第四十二章:點撥

徐福此際只覺自己一生抱負,平生之志皆成笑柄。臉若死灰,卻是心魔已生,鑽了牛角尖了。

他本年輕氣盛,自出道以來,拜名師,苦練武藝,遍訪天下同道,著實做下了許多行俠仗義的事情。自襯以自己武功,便不能列入頂尖高手,卻也絕對差強人意了。哪知今日一戰,竟慘敗如斯。此時心中實是生不如死。

柳飛見他面色灰白,目湧紅絲。心知不妙,當下,輕叱一聲「咄,一時勝敗可能定一生之成敗?還不醒來」語音清朗,聞之讓人精神一振。卻是以『靜心決』發出。

徐福正自傷之中,心神幾為之奪。渾渾噩噩間,一口血在胸間翻騰,便要噴出,突聽耳邊一聲輕叱,頓時頭腦中一片清涼,瞬間在全身轉了一圈。神智立時恢復。思及剛才種種,頓時,滿面羞愧。

趨身至柳飛身前,跪倒叩謝,道「福修養不夠,幾成大禍,謝先生救之。」言罷叩下頭去。

柳飛輕嘆一聲,拂袖將他托起。半響不語,只是靜靜的看著他。徐福只覺那雙眸子深若幽潭,似要將自己看的通透,不禁遍體大汗湮湮,直透重衫。

正自揣揣之際,又聽得柳飛輕輕的道「汝之命便只是你自己的嗎?」說罷,又深深的看了他一眼,便不再理他,自行轉身去了。
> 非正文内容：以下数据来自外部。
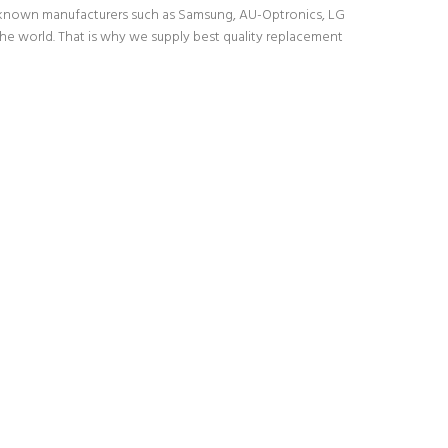
l-known manufacturers such as Samsung, AU-Optronics, LG
the world. That is why we supply best quality replacement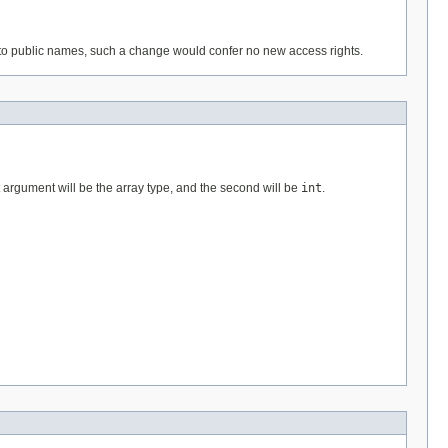
 to public names, such a change would confer no new access rights.
t argument will be the array type, and the second will be
int
.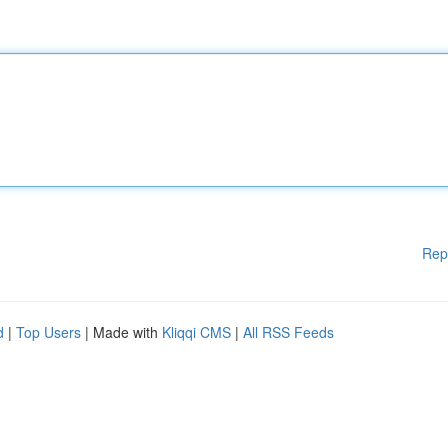
Rep
d
|
Top Users
| Made with
Kliqqi CMS
|
All RSS Feeds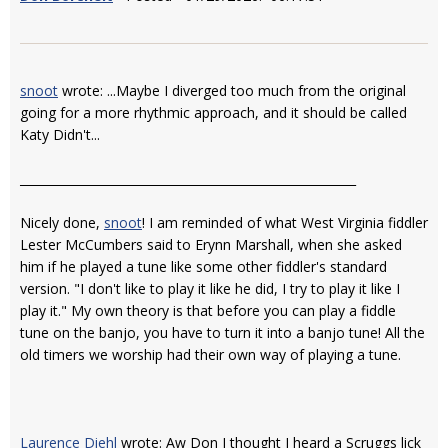
snoot
wrote: ...Maybe I diverged too much from the original
going for a more rhythmic approach, and it should be called
Katy Didn't...
________________________________________________________
Nicely done,
snoot
! I am reminded of what West Virginia fiddler
Lester McCumbers said to Erynn Marshall, when she asked
him if he played a tune like some other fiddler's standard
version. "I don't like to play it like he did, I try to play it like I
play it." My own theory is that before you can play a fiddle
tune on the banjo, you have to turn it into a banjo tune! All the
old timers we worship had their own way of playing a tune.
Laurence Diehl
wrote: Aw Don I thought I heard a Scruggs lick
徐福全身一震,頓時想起家中老母和年幼的弟弟,若自己現在有個三長兩短,那老母與幼弟勢必無人照顧。。。。剛剛乾了的汗水,又是噌噌的冒了出來。

太史慈此時走了過來,輕輕拍了拍他,道「徐兄莫要如此,其實依你的武藝也算不錯的,若是在我未遇家師之前,雖能勝你,卻決不會如此簡單。只要你有恆心,還怕事有不成嗎?」

說罷,轉頭吩咐下人,準備洗浴物品,送入徐福房中。又對徐福道「家師對你印象似頗為不錯,你好自為之吧」言罷,對他點點頭,才自行走了。

徐福耳中聽得太史慈所言,渾身巨震。心頭狂跳,心底翻來覆去的就是那句話「若有恆心,還怕事有不成嗎?」呆立半響,方滿面的激動的喃喃自語道「是呀,今有如此名師在眼前,我竟一味想著小小的失敗,真真可笑。若能得入『隱神谷主』門下,只要自己肯吃苦,自亦能練至太史慈那樣的地步,又何必在此自怨自艾。真是蠢如豕犬。」當下,興高采烈的回房浴洗去了。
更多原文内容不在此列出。